• **Assignment**: Please copy out every line in the entries that includes the word "товара".

• **Material for this task**:
▼
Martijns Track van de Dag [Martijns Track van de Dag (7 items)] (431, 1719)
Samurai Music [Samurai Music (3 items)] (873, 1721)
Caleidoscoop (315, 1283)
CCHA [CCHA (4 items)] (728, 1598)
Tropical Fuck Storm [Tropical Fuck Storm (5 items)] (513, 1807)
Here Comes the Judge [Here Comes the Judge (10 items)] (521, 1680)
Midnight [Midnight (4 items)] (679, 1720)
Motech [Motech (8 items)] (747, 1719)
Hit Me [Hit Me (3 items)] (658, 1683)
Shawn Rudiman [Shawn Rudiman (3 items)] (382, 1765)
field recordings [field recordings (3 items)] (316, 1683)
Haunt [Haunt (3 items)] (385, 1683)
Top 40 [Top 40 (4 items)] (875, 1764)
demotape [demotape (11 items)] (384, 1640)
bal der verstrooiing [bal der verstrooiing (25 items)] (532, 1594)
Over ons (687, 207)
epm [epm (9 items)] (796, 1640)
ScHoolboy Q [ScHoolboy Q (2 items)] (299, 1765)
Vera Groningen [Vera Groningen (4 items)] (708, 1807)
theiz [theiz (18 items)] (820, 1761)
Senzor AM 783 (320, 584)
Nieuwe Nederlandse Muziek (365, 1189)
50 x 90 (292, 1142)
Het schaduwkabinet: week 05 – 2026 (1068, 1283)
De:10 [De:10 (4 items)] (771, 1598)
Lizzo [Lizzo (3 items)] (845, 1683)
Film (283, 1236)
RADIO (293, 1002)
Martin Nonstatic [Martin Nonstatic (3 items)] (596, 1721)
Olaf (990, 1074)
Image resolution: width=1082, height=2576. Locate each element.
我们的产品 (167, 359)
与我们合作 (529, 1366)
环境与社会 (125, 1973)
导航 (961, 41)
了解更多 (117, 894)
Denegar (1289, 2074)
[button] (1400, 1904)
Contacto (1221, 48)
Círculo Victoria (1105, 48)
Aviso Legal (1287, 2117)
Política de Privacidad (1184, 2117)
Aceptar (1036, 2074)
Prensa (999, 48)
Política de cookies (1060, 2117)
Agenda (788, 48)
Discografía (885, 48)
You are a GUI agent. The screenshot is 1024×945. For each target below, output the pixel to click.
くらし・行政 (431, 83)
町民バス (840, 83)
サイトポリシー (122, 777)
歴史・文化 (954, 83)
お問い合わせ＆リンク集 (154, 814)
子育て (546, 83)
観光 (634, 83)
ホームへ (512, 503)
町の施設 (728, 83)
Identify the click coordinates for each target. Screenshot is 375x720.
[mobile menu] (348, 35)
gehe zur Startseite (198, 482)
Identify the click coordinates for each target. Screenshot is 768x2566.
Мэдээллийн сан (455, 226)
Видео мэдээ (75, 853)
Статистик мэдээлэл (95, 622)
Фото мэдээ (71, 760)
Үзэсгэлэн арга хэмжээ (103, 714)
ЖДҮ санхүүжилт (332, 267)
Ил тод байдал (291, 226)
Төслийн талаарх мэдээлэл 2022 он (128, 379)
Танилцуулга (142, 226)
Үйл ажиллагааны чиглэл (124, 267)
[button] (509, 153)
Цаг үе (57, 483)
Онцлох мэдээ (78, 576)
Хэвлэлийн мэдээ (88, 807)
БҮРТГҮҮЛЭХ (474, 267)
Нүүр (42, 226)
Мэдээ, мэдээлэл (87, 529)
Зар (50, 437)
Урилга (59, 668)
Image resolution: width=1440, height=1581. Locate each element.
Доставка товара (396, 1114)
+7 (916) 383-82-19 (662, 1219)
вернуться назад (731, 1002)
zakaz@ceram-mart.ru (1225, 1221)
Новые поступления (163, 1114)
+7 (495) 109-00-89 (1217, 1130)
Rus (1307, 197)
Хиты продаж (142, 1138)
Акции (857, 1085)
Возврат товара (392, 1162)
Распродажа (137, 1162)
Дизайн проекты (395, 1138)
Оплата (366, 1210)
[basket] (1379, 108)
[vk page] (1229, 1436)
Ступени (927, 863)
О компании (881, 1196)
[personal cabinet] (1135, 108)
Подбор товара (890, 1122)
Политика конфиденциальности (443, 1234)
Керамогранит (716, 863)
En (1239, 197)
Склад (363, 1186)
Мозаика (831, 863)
▲
• **Written answer**:
Доставка товара (396, 1114)
Возврат товара (392, 1162)
Подбор товара (890, 1122)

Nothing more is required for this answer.